Unfortunately, this means he slips down the economic scale. Sadly, his mood spirals down year after year as well.
2 The other is grateful for the little he has. He’s also more open to possibilities around him. Therefore, when he sees a chance to improve life, he grabs it.
He’s actively involved in changing his situation, and that increases his self-esteem and happiness. He feels as if he has more control over his own life.
So he’s more likely to take actions to explore positive opportunities. In the process, he may improve his job prospects or finances.
This shows that people’s perceptions about themselves and the world matter.

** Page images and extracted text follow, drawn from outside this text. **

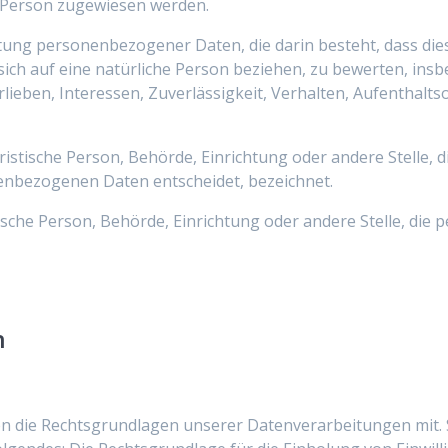
en Person zugewiesen werden.
beitung personenbezogener Daten, die darin besteht, dass
ich auf eine natürliche Person beziehen, zu bewerten, ins
rlieben, Interessen, Zuverlässigkeit, Verhalten, Aufenthalt
juristische Person, Behörde, Einrichtung oder andere Stelle,
enbezogenen Daten entscheidet, bezeichnet.
stische Person, Behörde, Einrichtung oder andere Stelle, di
n
n die Rechtsgrundlagen unserer Datenverarbeitungen mit. 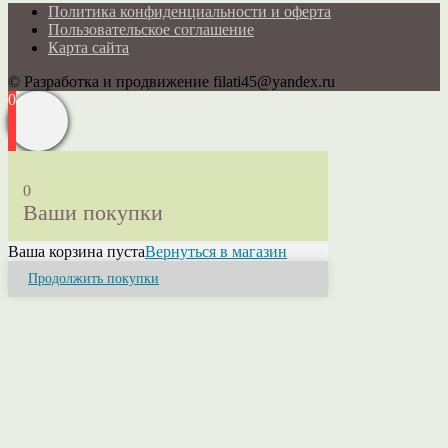
Политика конфиденциальности и оферта
Пользовательское соглашение
Карта сайта
© Разработка и продвижение filati45@yandex.ru
0
0
Ваши покупки
Ваша корзина пуста
Вернуться в магазин
Продолжить покупки
Close
this
module
Привет! Я Ольга.
Если у Вас возникли вопросы или нужна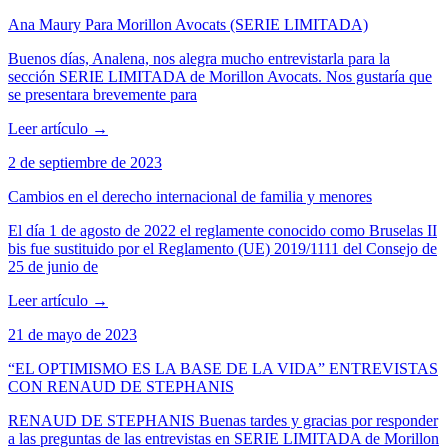
Ana Maury Para Morillon Avocats (SERIE LIMITADA)
Buenos días, Analena, nos alegra mucho entrevistarla para la
sección SERIE LIMITADA de Morillon Avocats. Nos gustaría que
se presentara brevemente para
Leer artículo
→
2 de septiembre de 2023
Cambios en el derecho internacional de familia y menores
El día 1 de agosto de 2022 el reglamente conocido como Bruselas II
bis fue sustituido por el Reglamento (UE) 2019/1111 del Consejo de
25 de junio de
Leer artículo
→
21 de mayo de 2023
“EL OPTIMISMO ES LA BASE DE LA VIDA” ENTREVISTAS
CON RENAUD DE STEPHANIS
RENAUD DE STEPHANIS Buenas tardes y gracias por responder
a las preguntas de las entrevistas en SERIE LIMITADA de Morillon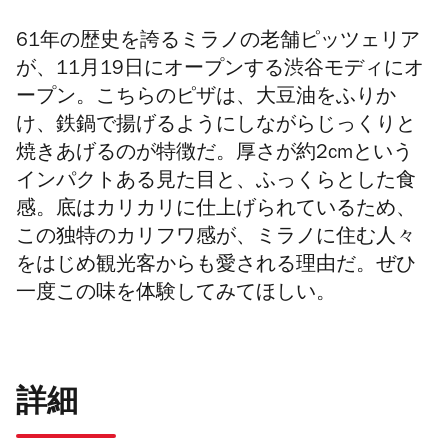
61年の歴史を誇るミラノの老舗ピッツェリア
が、11月19日にオープンする渋谷モディにオ
ープン。こちらのピザは、
大豆油をふりか
け、鉄鍋で揚げるようにしながらじっくりと
焼きあげるのが特徴だ。
厚さが約2cmという
インパクト
ある見た目と、ふっくらとした食
感。
底はカリカリに仕上げられているため、
この
独特のカリフワ感が、ミラノに住む人々
をはじめ
観光客からも愛される理由だ。ぜひ
一度この味を体験してみてほしい。
詳細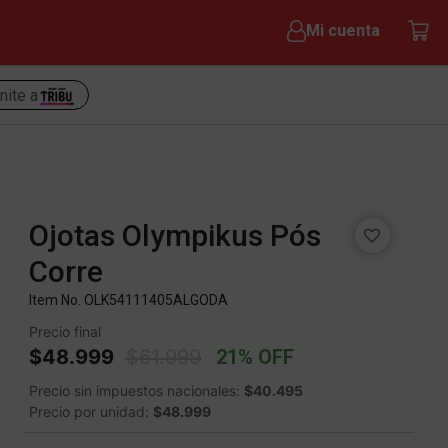
Mi cuenta
nite a
Ojotas Olympikus Pós
Corre
Item No.
OLK54111405ALGODA
Precio final
Price reduced from
to
$48.999
$61.999
21% OFF
Precio sin impuestos nacionales:
$40.495
Precio por unidad:
$48.999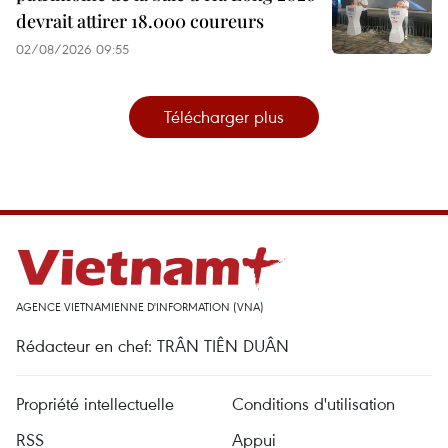
devrait attirer 18.000 coureurs
02/08/2026 09:55
Télécharger plus
AGENCE VIETNAMIENNE D'INFORMATION (VNA)
Rédacteur en chef: TRÂN TIÊN DUÂN
Propriété intellectuelle
Conditions d'utilisation
RSS
Appui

The way your partner thinks has a huge effect on his or her happiness. It affects whether they interpret events as being positive, negative or neutral.
You may be able to influence their thinking a little. But in the end, they decide what they believe about life and their future. They decide how they’ll react to events. They decide how they feel and what they do.
To a large degree, their happiness is in their own hands.
4 Outside factors
Of course, outside factors always play a part in how people perceive their lives. Unexpected events can derail the most stable person.
COVID and its fall-out have been heart-breaking for many. Illness, job losses, and financial and relationship strains have all taken their toll.
You may find your own mood dropping at times. Then it’s doubly difficult to “make” others happy.
Ideally, you and your partner will work as a team to overcome problems. But this depends on their qualities, and how they interpret what’s happening.
Your partner can choose to find ways to improve life. Or they can get stuck in hopelessness, and give up. In that case, you can encourage them to seek help if they need it.
But the choice is theirs. In the end, their decisions are out of your control.
So free yourself from unhelpful beliefs about what you “should” be doing. Your partner will make their own decisions about their happiness. You can’t make them happy.
5 Choices and actions
So how could your partner choose to be happier? They could:
do healthy and fun activities that improve their mood
seek out and appreciate the good things around them
connect with others
learn resilience skills
cultivate a solution-focussed approach to life
find meaning and purpose in a project or activity.
Be realistic – it’s their choice
You can encourage them to do these things. But you can’t make them. And you can’t learn the skills for them. Their happiness is their responsibility.
Let go of negative self-beliefs
So the rule that you should “make” your partner happy is unreasonable. It would be more helpful to modify this rule.
At the same time, learn to challenge your unhelpful view of yourself as a terrible person. Change your negative self-belief into a more realistic one.